- **Task to carry out**
In the material below, find the line with "boolean search strings" and the line with "dnp project management tools for busy nurses", then output those two lines and every line between them, exactly.

- **Data shown**

━━━━━━━━━━

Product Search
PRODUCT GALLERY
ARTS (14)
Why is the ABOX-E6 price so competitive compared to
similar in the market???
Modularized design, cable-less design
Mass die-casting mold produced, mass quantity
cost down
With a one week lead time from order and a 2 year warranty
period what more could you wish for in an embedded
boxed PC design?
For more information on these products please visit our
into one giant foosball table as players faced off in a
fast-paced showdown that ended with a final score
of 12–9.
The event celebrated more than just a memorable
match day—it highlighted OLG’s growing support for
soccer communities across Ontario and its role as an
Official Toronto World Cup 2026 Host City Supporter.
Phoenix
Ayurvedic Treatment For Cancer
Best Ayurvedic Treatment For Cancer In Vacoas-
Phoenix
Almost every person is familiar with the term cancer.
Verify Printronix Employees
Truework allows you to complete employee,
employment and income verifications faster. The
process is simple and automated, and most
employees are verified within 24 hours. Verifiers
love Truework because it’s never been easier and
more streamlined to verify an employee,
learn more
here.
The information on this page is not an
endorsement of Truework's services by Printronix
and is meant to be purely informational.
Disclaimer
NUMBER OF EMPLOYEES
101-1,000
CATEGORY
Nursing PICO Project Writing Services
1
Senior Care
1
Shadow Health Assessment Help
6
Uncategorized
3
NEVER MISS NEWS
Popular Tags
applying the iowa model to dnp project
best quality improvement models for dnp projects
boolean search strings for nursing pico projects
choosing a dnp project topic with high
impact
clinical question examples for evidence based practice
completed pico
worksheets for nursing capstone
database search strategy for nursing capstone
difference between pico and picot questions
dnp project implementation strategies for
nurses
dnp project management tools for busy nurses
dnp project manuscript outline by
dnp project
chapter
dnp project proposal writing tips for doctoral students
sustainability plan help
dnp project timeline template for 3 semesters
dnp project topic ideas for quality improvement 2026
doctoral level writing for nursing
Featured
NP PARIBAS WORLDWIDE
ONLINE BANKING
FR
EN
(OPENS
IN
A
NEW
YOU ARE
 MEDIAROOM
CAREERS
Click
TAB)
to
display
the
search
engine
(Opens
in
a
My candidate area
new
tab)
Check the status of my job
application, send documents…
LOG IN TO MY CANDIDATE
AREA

━━━━━━━━━━

- **Task output**
boolean search strings for nursing pico projects
choosing a dnp project topic with high
impact
clinical question examples for evidence based practice
completed pico
worksheets for nursing capstone
database search strategy for nursing capstone
difference between pico and picot questions
dnp project implementation strategies for
nurses
dnp project management tools for busy nurses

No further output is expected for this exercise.